HEAVY hearts, your jubilee
Droops about the Christmas Tree.
Sudden sighs cut off the laughter,
For a haunting pain comes after
All your gallant glee,
— Pain for your soldiers far away to-night,
(O cloud that darkens on the Christmas star!)
Sons, husbands, those who wreathed your world with light,
Far, far, so far.
Be comforted! They never were so near.
In life's deep center of self-sacrifice
You meet with vision clear.
There in love's purest paradise
The touch of soul on soul is close and dear.

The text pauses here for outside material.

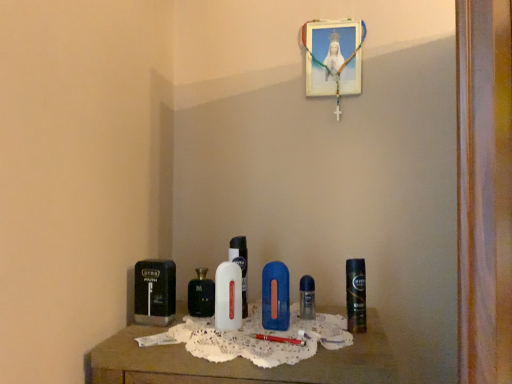 Where is `free space in front of white glossy bottle at center, the 4th perfume when ordered from back to front`? free space in front of white glossy bottle at center, the 4th perfume when ordered from back to front is located at coordinates (232, 343). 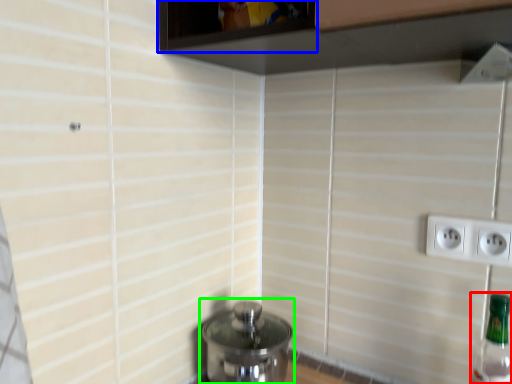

Not to-night shall soft cheeks glow
Where the Druid mistletoe
Weaves its charm, while hollies twinkle;
For the lads in some grim wrinkle
Of the earth crouch low.
Hard is their Christmas in the aching trench,
Or in the listening darkness mounting guard,
Haggard with cold and sick with creeping stench,
— Hard, hard, so hard.
Be comforted! That hardness is their pride.
Salute the strength that can endure the stress
Of such a Christmastide.
Our earth made beautiful shall bless
Their stern young manhood nobly testified.
Silver chimes are on the air,
Sweet and blithe—too blithe to bear;
And what singing hearth rejoices,
Missing the belovèd voices
That were merriest there?
The booming cannon are their Christmas bells;
(O Holy Child, how many a homeless waif!)
Their carols are the hiss and crash of shells.
God keep them safe!
Be comforted! For safe they are within
His quiet hand, your soldiers who fulfil
In steadfast discipline,
Like those calm stars, His patient will
That is the peace beneath all battle-din.